Peningkatan kualitas pelayanan publik di era Otonomi Daerah juga sangat dimungkinkan mengingat keleluasaan yang dimiliki Daerah untuk menyesuaikan layanan yang diberikannya termasuk dengan mengalokasikan sejumlah anggaran tertentu sesuai dengan kebutuhan dan kondisi yang ada di Daerah. Namun demikian, dari pengalaman yang ada di lapangan didapatkan sebuah kenyataan bahwa anggaran yang dialokasikan untuk pembangunan dan penyediaan pelayanan publik masih sangat terbatas. Anggaran yang ada lebih banyak dihabiskan untuk kegiatan rutin dibandingkan dengan kegiatan pembangunan. Hal ini tidak dapat dilepaskan dari struktur organisasi dan sumber daya manusia dari Pemerintah Daerah yang cenderung besar dan tidak efisien. Belum lagi kurangnya komitmen dan kemauan dari pimpinan Daerah dan DPRD untuk mengalokasikan dana yang memadai dalam penyediaan pelayanan publik. Kondisi yang paling sering terjadi adalah pengalokasian sebagian besar dari anggaran yang minim tersebut untuk kepentingan non publik, sehingga yang terjadi kemudian adalah sebagian besar anggaran digunakan untuk kepentingan sebagian kecil dari kelompok-kelompok yang ada di Pemerintahan. Pengalokasian anggaran untuk kepentingan pelayanan publik pun seringkali ditandai dengan praktek KKN, sehingga pengalokasiannya tidak tepat sasaran. Padahal yang seharusnya dilakukan oleh Daerah adalah sebagaimana dicontohkan oleh Pemerintah Kabupaten Jembrana dimana ditengah segala keterbatasan anggaran yang dimilikinya, Pemerintah Kabupaten Jembrana berusaha melakukan tindakan efisiensi penggunaan anggaran di semua sektor dan kemudian mengalihkannya untuk penyediaan pelayanan publik yang lebih baik di bidang pendidikan, kesehatan, perekonomian dan bidang pelayanan publik lainnya. Alih-alih melakukan efisiensi penggunaan anggaran dan mengalokasikannya untuk kepentingan pelayanan publik, maka yang terjadi di banyak daerah lainnya di Indonesia adalah komersialisasi terhadap pelayanan publik dan menjadikan pelayanan publik sebagai target penerimaan PAD. Kondisi ini tentu saja semakin memperburuk kinerja pelayanan publik yang dilakukan oleh Pemerintah Daerah terhadap masyarakat. Dalam bidang kesehatan misalnya, Rumah Sakit dan Puskesmas diberikan target perolehan PAD, karenanya dalam pemberian layanan mereka cenderung mengutamakan aspek finansial ketimbang aspek kemanusiaan, sehingga yang terjadi kemudian adalah banyak masyarakat yang ditolak untuk dilayani sampai mereka dapat menunjukkan bahwa mereka mampu untuk membayar.

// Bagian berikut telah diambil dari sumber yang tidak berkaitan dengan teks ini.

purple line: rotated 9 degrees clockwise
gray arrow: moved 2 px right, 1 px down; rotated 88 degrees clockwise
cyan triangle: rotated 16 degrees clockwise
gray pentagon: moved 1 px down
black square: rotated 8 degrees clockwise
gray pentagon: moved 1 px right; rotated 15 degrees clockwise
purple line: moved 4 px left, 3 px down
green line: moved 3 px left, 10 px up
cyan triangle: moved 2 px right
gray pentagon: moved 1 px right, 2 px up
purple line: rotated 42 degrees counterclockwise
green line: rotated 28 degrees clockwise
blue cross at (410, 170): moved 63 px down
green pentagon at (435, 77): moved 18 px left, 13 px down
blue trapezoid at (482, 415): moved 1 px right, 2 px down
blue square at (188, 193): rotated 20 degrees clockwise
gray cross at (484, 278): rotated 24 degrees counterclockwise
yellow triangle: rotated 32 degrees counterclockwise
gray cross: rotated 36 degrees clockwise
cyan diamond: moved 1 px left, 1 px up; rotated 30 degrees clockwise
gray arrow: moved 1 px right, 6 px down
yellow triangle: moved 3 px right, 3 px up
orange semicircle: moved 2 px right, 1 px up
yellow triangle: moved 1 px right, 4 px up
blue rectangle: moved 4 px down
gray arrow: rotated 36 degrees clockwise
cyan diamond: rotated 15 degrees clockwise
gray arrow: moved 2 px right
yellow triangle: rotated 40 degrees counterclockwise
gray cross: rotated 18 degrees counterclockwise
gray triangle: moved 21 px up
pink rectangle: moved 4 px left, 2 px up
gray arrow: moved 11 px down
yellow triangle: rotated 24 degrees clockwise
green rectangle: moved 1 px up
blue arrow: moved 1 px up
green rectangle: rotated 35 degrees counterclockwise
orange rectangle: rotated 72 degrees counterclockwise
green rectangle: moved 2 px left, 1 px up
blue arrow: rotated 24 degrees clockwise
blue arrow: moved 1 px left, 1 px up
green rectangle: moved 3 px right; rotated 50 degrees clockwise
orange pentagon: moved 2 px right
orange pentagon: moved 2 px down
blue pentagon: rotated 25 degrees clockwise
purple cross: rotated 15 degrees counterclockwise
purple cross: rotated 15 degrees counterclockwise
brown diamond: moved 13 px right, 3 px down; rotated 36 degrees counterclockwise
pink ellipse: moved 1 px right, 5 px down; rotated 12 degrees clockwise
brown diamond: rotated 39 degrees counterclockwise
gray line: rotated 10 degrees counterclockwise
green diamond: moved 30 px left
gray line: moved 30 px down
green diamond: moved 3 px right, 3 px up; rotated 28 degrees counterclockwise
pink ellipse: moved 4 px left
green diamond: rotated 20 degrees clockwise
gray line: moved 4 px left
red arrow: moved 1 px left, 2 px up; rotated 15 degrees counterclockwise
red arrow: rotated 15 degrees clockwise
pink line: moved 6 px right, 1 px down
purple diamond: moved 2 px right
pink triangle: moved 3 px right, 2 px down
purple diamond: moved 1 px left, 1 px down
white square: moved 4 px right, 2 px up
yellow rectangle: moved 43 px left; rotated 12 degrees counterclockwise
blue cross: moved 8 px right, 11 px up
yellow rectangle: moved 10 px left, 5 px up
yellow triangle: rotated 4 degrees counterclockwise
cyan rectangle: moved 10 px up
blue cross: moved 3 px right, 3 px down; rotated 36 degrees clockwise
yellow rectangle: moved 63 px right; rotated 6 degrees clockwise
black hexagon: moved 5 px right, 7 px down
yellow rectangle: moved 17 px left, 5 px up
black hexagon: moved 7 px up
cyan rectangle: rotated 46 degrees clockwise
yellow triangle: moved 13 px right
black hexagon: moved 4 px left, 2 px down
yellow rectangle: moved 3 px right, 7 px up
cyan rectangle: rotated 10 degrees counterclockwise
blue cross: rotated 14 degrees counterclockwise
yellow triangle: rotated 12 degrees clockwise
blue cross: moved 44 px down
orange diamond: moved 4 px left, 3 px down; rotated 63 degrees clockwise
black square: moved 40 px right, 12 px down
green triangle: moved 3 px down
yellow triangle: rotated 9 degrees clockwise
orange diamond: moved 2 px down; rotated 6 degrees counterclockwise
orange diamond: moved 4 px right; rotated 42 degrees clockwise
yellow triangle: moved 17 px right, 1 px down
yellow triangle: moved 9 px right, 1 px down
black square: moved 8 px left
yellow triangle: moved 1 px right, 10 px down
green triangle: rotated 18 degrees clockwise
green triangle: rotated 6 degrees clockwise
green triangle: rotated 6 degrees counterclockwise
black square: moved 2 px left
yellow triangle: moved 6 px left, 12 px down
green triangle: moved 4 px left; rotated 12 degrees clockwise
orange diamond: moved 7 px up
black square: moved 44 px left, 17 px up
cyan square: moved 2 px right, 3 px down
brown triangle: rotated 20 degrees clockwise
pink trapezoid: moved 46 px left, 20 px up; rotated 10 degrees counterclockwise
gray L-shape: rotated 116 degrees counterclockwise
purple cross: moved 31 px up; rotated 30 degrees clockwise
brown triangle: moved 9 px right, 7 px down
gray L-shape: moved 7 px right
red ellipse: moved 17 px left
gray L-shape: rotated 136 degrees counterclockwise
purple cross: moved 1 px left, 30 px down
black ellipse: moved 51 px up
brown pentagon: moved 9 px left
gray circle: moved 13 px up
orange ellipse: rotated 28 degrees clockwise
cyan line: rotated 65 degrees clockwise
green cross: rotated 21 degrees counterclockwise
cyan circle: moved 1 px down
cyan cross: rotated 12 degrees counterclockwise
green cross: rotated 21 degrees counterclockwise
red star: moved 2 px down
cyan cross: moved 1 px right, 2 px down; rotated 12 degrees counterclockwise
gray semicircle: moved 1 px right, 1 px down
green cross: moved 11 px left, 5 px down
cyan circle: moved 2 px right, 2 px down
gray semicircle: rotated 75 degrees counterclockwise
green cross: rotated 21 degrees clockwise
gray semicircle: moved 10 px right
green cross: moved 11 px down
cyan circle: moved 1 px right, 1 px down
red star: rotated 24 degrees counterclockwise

Minimnya kualitas pelayanan publik yang ada di era Otonomi Daerah ini juga ditandai dengan masih sangat terbatasnya kompetisi diantara para penyedia pelayanan publik. Kompetisi dalam penyediaan pelayanan publik akan sangat baik dalam merangsang para penyedia layanan untuk memberikan pelayanan yang lebih baik kepada masyarakat. Penyediaan pelayanan publik di banyak Daerah di Indonesia masih banyak yang dilakukan sepenuhnya oleh Pemerintah Daerah atau yang dikenal sebagai traditional bureaucratic authority. Padahal dalam banyak hal untuk menciptakan kompetisi guna mewujudkan pelayanan publik yang lebih berorientasi kepada masyarakat, model pelayanan yang seperti ini sudah harus dipertimbangkan untuk digantikan dengan model pelayanan publik yang lain seperti market oriented enabling authority dan community oriented enabler. Model market enabling authority memberikan kesempatan kepada pasar dalam pemberian layanan, meskipun didalamnya tetap menempatkan Pemerintah Daerah dalam posisi yang kuat. Apa yang dilakukan oleh Pemerintah Kabupaten Jembrana dengan memberikan kesempatan kepada praktek dokter dan bidan swasta untuk turut berkompetisi dalam penyediaan pelayanan kesehatan melalui program JKJ dapat dikatakan sebagai salah satu contoh dari penerapan model pelayanan publik ini. Model lainnya yakni community oriented enabler merupakan model pelayanan yang menekankan kepada partisipasi masyarakat yang luas dalam penyediaan layanan publik.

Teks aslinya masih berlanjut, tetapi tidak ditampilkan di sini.